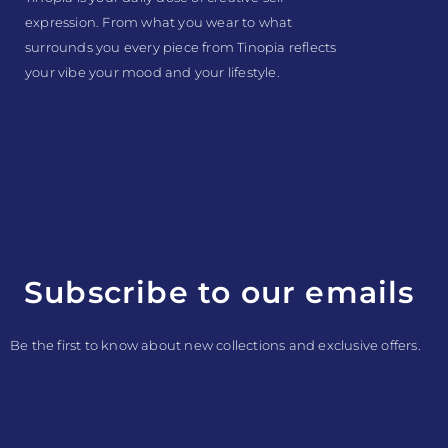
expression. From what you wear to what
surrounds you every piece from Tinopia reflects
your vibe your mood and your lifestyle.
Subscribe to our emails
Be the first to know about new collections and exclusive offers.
==
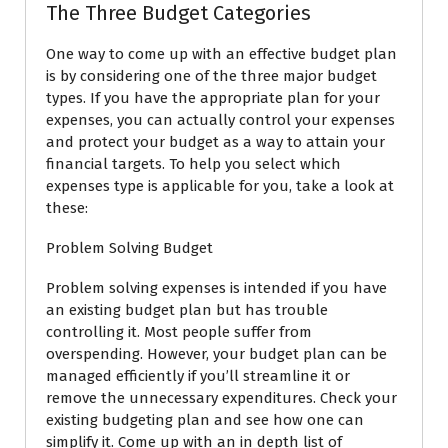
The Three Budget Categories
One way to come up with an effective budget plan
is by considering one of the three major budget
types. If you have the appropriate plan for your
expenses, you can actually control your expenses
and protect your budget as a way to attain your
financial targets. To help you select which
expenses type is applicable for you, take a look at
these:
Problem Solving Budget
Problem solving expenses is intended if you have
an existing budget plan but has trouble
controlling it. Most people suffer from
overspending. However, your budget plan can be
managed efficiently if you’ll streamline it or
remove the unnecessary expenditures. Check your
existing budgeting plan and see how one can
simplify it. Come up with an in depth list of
==
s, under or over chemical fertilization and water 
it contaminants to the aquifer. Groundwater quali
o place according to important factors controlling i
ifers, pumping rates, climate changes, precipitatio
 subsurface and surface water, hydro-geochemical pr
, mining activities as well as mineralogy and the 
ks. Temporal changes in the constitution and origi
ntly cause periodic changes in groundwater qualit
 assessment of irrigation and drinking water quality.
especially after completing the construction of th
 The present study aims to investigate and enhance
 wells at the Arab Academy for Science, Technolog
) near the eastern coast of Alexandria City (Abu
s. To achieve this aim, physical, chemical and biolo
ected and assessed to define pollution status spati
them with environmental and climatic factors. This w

Task statement
Copy out only the lines above from the one with "remove the unnecessary" to the one with "simplify it. Come up with an in depth list of", inclusive, exactly as they stand.

The completed task
remove the unnecessary expenditures. Check your
existing budgeting plan and see how one can
simplify it. Come up with an in depth list of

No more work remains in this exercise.